Corrosion inhibition of functional graphene reinforced polyurethane nanocomposite coatings with regular textures

In order to further enhance its anti-corrosion properties as a surface coating for protecting various materials from corrosion, polyurethane (PU) needs to be modified by adjusting the chemical composition and interface structure. In this work, a series of functionalized graphene (FG) reinforced PU nanocomposite coatings with regular texture were fabricated using a replication method. The structural and morphological properties of the as-prepared PU composite coatings were characterized by Fourier transform infrared spectroscopy, Raman spectroscopy, X-ray photoelectron spectrometer, transmission electron microscopy, scanning electron microscopy and atomic force microscopy. Results showed that FG was dispersed homogeneously in the PU matrix after chemical modification.
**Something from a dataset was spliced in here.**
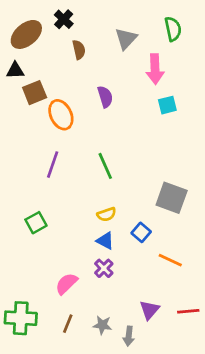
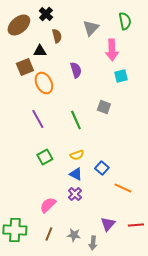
black triangle: (15, 70) -> (40, 51), moved
purple line: (53, 165) -> (38, 119), turned -48
gray square: (172, 198) -> (104, 107), moved, size x0.6
green square: (36, 223) -> (45, 157), moved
Moreover, the morphology of the obtained coatings showed a circular cone with a diameter of 8 μm spaced 8, 6 and 4 μm apart, respectively. Most importantly, the presence of surface texture and well-dispersed FG effectively enhanced the anti-corrosion properties of the textured FG/PU composite coating. It is attributed to the hydrophobicity and barrier effect of the obtained coatings, which not only reduce the contact and interaction between water and the surfaces, but also increase the tortuosity of the corrosive medium diffusion pathway. The schematic was drawn to intuitively describe the anti-corrosion mechanism of functional graphene reinforced polyurethane nanocomposite coatings with regular textures.